By applying numerical integration, calculations can be performed even when only discrete data points are available. This allows for wider use in practical fields such as physics, engineering, and finance.
Subintervals
To use the trapezoidal rule effectively, a large range is broken down into smaller, more manageable parts called subintervals. This is a crucial step in numerical integration. In our example, the interval \":[0, 1] is divided into 4 subintervals because the value of \(n\) is given as 4.

Breaking the interval into smaller pieces helps in increasing the accuracy of the approximation, as each segment assumes a linear approximation of the curve. The width of each subinterval is calculated as \(\Delta x = \frac{b-a}{n}\), where \(a\) and \(b\) are the bounds of the integral, and \(n\) is the number of subintervals.

For this specific problem, with \([0, 1]\) and \(n = 4\), each subinterval has a width of \(0.25\). The x-values marking the subinterval boundaries are important for evaluating the function at the specific points required by the trapezoidal rule.
Trapezoidal Rule
The trapezoidal rule is a simple yet powerful numerical technique to approximate the value of definite integrals. It replaces the area under the curve of a function with a series of trapezoids, whose areas are easy to compute.

This method computes the area by summing the areas of each trapezoid, which are determined by the function values at the endpoints of the subintervals.

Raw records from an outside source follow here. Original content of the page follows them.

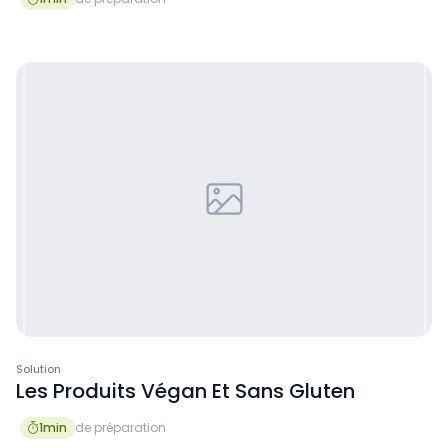
Solution
Les Produits Végan Et Sans Gluten
1
min
de préparation
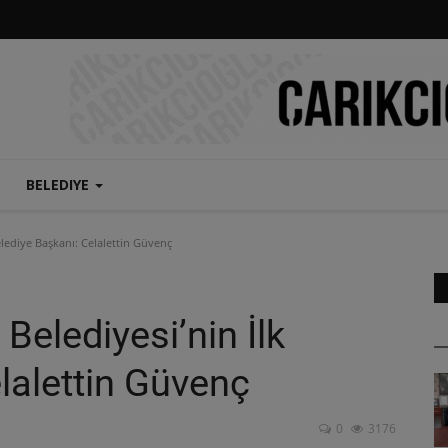
BELEDIYE
elediye Başkanı: Celalettin Güvenç
Belediyesi’nin İlk
lalettin Güvenç
0
3176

The formula used for the trapezoidal rule is:
  • \( T_n = \frac{\Delta x}{2} \left[ f(x_0) + 2\sum_{i=1}^{n-1} f(x_i) + f(x_n) \right] \)
Here, \(x_0, x_1, \ldots, x_n\) are the points at which the function is evaluated, and \(\Delta x\) is the width of each subinterval.

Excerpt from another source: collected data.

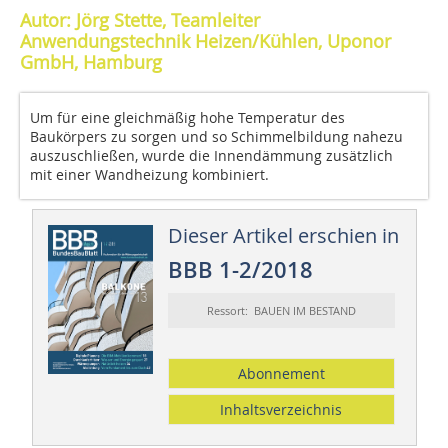
Autor: Jörg Stette, Teamleiter
Anwendungstechnik Heizen/Kühlen, Uponor
GmbH, Hamburg
Um für eine gleichmäßig hohe Temperatur des
Baukörpers zu sorgen und so Schimmelbildung nahezu
auszuschließen, wurde die Innendämmung zusätzlich
mit einer Wandheizung kombiniert.
Dieser Artikel erschien in
BBB 1-2/2018
Ressort: BAUEN IM BESTAND
Abonnement
Inhaltsverzeichnis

The strength of the trapezoidal rule lies in its relatively low computational demands and its simplicity, making it a popular choice for quick estimates of integrals. However, for functions that are highly nonlinear, other methods might provide better accuracy.
Function Evaluation
Function evaluation is a critical step in numerical integration. It involves calculating the value of the function at specific points. For the trapezoidal rule, these points are the endpoints of each subinterval.

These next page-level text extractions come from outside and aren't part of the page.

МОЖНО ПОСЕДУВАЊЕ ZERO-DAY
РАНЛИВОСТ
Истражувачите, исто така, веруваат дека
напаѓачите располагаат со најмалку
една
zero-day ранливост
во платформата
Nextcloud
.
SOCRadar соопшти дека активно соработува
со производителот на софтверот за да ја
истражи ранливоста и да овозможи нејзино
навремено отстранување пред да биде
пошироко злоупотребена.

In the given problem, you need to evaluate the function \( e^{x^2} \) at each subinterval point: \( x_0 = 0, x_1 = 0.25, x_2 = 0.5, x_3 = 0.75, \) and \( x_4 = 1 \).

The calculations are as follows:
  • \( f(x_0) = e^{0^2} = e^0 = 1.000 \)
  • \( f(x_1) = e^{(0.25)^2} \approx e^{0.0625} \approx 1.064 \)
  • \( f(x_2) = e^{(0.5)^2} = e^{0.25} \approx 1.284 \)
  • \( f(x_3) = e^{(0.75)^2} = e^{0.5625} \approx 1.756 \)
  • \( f(x_4) = e^{1^2} = e^1 = 2.718 \)
Each of these values is rounded to three decimal places for accuracy in the final trapezoidal computation. Proper function evaluation ensures that the trapezoidal rule is accurately applied, leading to a reliable approximation of the integral.